To further illustrate this, consider some examples. If x = 1, then l(1) = 1/√(1) = 1/1 = 1. If x = 4, then l(4) = 1/√(4) = 1/2. If x = 0.25, then l(0.25) = 1/√(0.25) = 1/0.5 = 2. In each case, the function l(x) produces a real output for positive values of x. However, if x = 0, then l(0) = 1/√(0) = 1/0, which is undefined. If x = -1, then l(-1) = 1/√(-1), which is not a real number.

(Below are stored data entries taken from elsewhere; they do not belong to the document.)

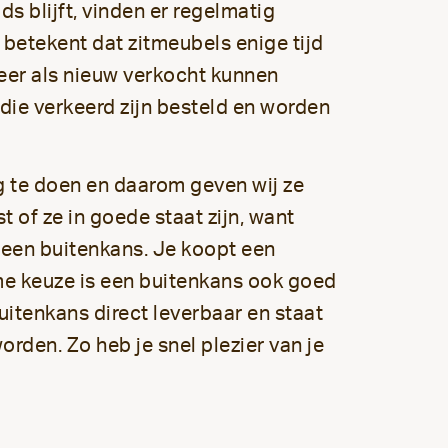
ds blijft, vinden er regelmatig
t betekent dat zitmeubels enige tijd
eer als nieuw verkocht kunnen
 die verkeerd zijn besteld en worden
 te doen en daarom geven wij ze
t of ze in goede staat zijn, want
 een buitenkans. Je koopt een
me keuze is een buitenkans ook goed
itenkans direct leverbaar en staat
rden. Zo heb je snel plezier van je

In summary, the domain of l(x) = 1/√(x) is the set of all positive real numbers because the square root function requires a non-negative argument, and the reciprocal function requires a non-zero denominator. The combination of these restrictions limits the domain to positive real numbers.
Summary
In this exploration of functions, we determined the domains of logarithmic, square root, polynomial, exponential, and reciprocal functions. We also solved equations involving these functions, demonstrating the importance of understanding their properties and restrictions. By identifying the permissible input values and applying appropriate algebraic techniques, we can effectively analyze and manipulate various types of functions in mathematics and beyond. Understanding the domain of a function is essential for its valid and meaningful application in mathematical contexts and real-world scenarios.
Functions are the cornerstone of mathematics, providing a framework for describing relationships between quantities. Mastering the concepts of domain and equation solving is crucial for success in calculus, analysis, and various applications of mathematics.